## What this task involves
Your task is to give the data again, exactly, with every line intact.

## Recorded information
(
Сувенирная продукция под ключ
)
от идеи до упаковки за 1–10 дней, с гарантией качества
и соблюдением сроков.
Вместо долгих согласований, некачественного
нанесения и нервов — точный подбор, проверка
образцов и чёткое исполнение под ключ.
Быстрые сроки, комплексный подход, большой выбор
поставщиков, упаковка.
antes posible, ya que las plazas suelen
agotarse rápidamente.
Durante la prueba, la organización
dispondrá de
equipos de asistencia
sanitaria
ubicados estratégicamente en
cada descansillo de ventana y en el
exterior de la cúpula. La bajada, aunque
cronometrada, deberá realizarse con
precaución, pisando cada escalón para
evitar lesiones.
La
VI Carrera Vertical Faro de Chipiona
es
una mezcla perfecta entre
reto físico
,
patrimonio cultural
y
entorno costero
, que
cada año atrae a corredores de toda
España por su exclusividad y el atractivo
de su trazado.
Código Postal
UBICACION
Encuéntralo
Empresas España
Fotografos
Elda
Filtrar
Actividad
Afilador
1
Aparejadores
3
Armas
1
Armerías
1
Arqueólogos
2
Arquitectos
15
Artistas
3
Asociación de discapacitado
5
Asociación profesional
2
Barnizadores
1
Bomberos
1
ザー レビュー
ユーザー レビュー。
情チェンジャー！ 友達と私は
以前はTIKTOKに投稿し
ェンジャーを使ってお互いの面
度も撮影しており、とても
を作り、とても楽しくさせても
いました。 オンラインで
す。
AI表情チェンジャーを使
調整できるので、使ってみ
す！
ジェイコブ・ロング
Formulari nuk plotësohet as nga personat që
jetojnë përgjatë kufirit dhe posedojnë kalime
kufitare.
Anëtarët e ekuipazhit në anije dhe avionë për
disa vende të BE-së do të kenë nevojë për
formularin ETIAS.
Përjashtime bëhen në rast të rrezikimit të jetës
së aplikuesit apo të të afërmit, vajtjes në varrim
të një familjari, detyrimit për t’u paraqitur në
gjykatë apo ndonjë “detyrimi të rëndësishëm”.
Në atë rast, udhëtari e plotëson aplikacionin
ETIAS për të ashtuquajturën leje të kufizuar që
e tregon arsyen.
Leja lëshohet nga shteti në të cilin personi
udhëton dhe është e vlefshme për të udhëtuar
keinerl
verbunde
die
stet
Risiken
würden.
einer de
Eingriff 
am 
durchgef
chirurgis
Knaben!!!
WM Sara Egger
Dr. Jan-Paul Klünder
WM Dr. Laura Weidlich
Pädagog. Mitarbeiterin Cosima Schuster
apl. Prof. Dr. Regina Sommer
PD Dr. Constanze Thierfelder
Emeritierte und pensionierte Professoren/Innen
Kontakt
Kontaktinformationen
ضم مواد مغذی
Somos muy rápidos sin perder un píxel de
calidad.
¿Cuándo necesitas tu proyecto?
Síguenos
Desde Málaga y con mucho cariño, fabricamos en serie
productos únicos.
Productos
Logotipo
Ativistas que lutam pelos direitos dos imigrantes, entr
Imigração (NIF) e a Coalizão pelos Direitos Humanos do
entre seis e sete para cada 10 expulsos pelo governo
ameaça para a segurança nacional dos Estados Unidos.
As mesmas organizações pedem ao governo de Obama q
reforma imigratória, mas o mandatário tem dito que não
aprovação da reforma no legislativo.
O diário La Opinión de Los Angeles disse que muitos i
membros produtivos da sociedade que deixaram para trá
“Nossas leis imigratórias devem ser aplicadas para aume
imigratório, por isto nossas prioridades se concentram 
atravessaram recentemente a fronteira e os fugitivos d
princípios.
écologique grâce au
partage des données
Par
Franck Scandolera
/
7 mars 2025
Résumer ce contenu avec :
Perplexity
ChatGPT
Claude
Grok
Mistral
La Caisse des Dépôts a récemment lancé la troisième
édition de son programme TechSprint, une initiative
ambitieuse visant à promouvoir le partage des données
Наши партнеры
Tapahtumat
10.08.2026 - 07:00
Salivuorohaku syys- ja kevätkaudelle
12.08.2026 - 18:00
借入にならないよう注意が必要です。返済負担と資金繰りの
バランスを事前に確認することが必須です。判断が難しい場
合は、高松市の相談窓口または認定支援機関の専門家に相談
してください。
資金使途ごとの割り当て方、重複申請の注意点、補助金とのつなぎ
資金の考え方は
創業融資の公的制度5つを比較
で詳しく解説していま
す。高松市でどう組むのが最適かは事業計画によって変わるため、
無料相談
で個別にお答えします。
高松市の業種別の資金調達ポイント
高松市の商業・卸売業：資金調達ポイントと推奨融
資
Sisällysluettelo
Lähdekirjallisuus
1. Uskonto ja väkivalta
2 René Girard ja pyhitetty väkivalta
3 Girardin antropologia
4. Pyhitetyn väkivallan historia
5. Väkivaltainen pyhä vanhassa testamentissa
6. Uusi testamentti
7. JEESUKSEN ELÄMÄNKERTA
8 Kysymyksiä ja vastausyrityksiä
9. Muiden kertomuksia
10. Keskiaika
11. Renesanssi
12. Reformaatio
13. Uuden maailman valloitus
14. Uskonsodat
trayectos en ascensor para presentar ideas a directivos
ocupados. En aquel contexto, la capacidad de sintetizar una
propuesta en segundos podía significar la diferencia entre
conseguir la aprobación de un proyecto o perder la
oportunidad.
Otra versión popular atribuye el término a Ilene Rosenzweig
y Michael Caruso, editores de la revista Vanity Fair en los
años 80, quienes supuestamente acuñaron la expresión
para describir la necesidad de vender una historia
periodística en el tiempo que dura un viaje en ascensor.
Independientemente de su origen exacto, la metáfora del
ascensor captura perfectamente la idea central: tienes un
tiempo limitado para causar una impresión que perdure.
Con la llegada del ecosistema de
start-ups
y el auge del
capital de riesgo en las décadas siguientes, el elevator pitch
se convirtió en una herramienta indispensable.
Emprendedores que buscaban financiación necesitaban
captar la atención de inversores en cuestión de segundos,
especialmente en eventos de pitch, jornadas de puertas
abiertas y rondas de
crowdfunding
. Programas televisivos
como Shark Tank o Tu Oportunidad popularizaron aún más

## Output for this exercise
(
Сувенирная продукция под ключ
)
от идеи до упаковки за 1–10 дней, с гарантией качества
и соблюдением сроков.
Вместо долгих согласований, некачественного
нанесения и нервов — точный подбор, проверка
образцов и чёткое исполнение под ключ.
Быстрые сроки, комплексный подход, большой выбор
поставщиков, упаковка.
antes posible, ya que las plazas suelen
agotarse rápidamente.
Durante la prueba, la organización
dispondrá de
equipos de asistencia
sanitaria
ubicados estratégicamente en
cada descansillo de ventana y en el
exterior de la cúpula. La bajada, aunque
cronometrada, deberá realizarse con
precaución, pisando cada escalón para
evitar lesiones.
La
VI Carrera Vertical Faro de Chipiona
es
una mezcla perfecta entre
reto físico
,
patrimonio cultural
y
entorno costero
, que
cada año atrae a corredores de toda
España por su exclusividad y el atractivo
de su trazado.
Código Postal
UBICACION
Encuéntralo
Empresas España
Fotografos
Elda
Filtrar
Actividad
Afilador
1
Aparejadores
3
Armas
1
Armerías
1
Arqueólogos
2
Arquitectos
15
Artistas
3
Asociación de discapacitado
5
Asociación profesional
2
Barnizadores
1
Bomberos
1
ザー レビュー
ユーザー レビュー。
情チェンジャー！ 友達と私は
以前はTIKTOKに投稿し
ェンジャーを使ってお互いの面
度も撮影しており、とても
を作り、とても楽しくさせても
いました。 オンラインで
す。
AI表情チェンジャーを使
調整できるので、使ってみ
す！
ジェイコブ・ロング
Formulari nuk plotësohet as nga personat që
jetojnë përgjatë kufirit dhe posedojnë kalime
kufitare.
Anëtarët e ekuipazhit në anije dhe avionë për
disa vende të BE-së do të kenë nevojë për
formularin ETIAS.
Përjashtime bëhen në rast të rrezikimit të jetës
së aplikuesit apo të të afërmit, vajtjes në varrim
të një familjari, detyrimit për t’u paraqitur në
gjykatë apo ndonjë “detyrimi të rëndësishëm”.
Në atë rast, udhëtari e plotëson aplikacionin
ETIAS për të ashtuquajturën leje të kufizuar që
e tregon arsyen.
Leja lëshohet nga shteti në të cilin personi
udhëton dhe është e vlefshme për të udhëtuar
keinerl
verbunde
die
stet
Risiken
würden.
einer de
Eingriff 
am 
durchgef
chirurgis
Knaben!!!
WM Sara Egger
Dr. Jan-Paul Klünder
WM Dr. Laura Weidlich
Pädagog. Mitarbeiterin Cosima Schuster
apl. Prof. Dr. Regina Sommer
PD Dr. Constanze Thierfelder
Emeritierte und pensionierte Professoren/Innen
Kontakt
Kontaktinformationen
ضم مواد مغذی
Somos muy rápidos sin perder un píxel de
calidad.
¿Cuándo necesitas tu proyecto?
Síguenos
Desde Málaga y con mucho cariño, fabricamos en serie
productos únicos.
Productos
Logotipo
Ativistas que lutam pelos direitos dos imigrantes, entr
Imigração (NIF) e a Coalizão pelos Direitos Humanos do
entre seis e sete para cada 10 expulsos pelo governo
ameaça para a segurança nacional dos Estados Unidos.
As mesmas organizações pedem ao governo de Obama q
reforma imigratória, mas o mandatário tem dito que não
aprovação da reforma no legislativo.
O diário La Opinión de Los Angeles disse que muitos i
membros produtivos da sociedade que deixaram para trá
“Nossas leis imigratórias devem ser aplicadas para aume
imigratório, por isto nossas prioridades se concentram 
atravessaram recentemente a fronteira e os fugitivos d
princípios.
écologique grâce au
partage des données
Par
Franck Scandolera
/
7 mars 2025
Résumer ce contenu avec :
Perplexity
ChatGPT
Claude
Grok
Mistral
La Caisse des Dépôts a récemment lancé la troisième
édition de son programme TechSprint, une initiative
ambitieuse visant à promouvoir le partage des données
Наши партнеры
Tapahtumat
10.08.2026 - 07:00
Salivuorohaku syys- ja kevätkaudelle
12.08.2026 - 18:00
借入にならないよう注意が必要です。返済負担と資金繰りの
バランスを事前に確認することが必須です。判断が難しい場
合は、高松市の相談窓口または認定支援機関の専門家に相談
してください。
資金使途ごとの割り当て方、重複申請の注意点、補助金とのつなぎ
資金の考え方は
創業融資の公的制度5つを比較
で詳しく解説していま
す。高松市でどう組むのが最適かは事業計画によって変わるため、
無料相談
で個別にお答えします。
高松市の業種別の資金調達ポイント
高松市の商業・卸売業：資金調達ポイントと推奨融
資
Sisällysluettelo
Lähdekirjallisuus
1. Uskonto ja väkivalta
2 René Girard ja pyhitetty väkivalta
3 Girardin antropologia
4. Pyhitetyn väkivallan historia
5. Väkivaltainen pyhä vanhassa testamentissa
6. Uusi testamentti
7. JEESUKSEN ELÄMÄNKERTA
8 Kysymyksiä ja vastausyrityksiä
9. Muiden kertomuksia
10. Keskiaika
11. Renesanssi
12. Reformaatio
13. Uuden maailman valloitus
14. Uskonsodat
trayectos en ascensor para presentar ideas a directivos
ocupados. En aquel contexto, la capacidad de sintetizar una
propuesta en segundos podía significar la diferencia entre
conseguir la aprobación de un proyecto o perder la
oportunidad.
Otra versión popular atribuye el término a Ilene Rosenzweig
y Michael Caruso, editores de la revista Vanity Fair en los
años 80, quienes supuestamente acuñaron la expresión
para describir la necesidad de vender una historia
periodística en el tiempo que dura un viaje en ascensor.
Independientemente de su origen exacto, la metáfora del
ascensor captura perfectamente la idea central: tienes un
tiempo limitado para causar una impresión que perdure.
Con la llegada del ecosistema de
start-ups
y el auge del
capital de riesgo en las décadas siguientes, el elevator pitch
se convirtió en una herramienta indispensable.
Emprendedores que buscaban financiación necesitaban
captar la atención de inversores en cuestión de segundos,
especialmente en eventos de pitch, jornadas de puertas
abiertas y rondas de
crowdfunding
. Programas televisivos
como Shark Tank o Tu Oportunidad popularizaron aún más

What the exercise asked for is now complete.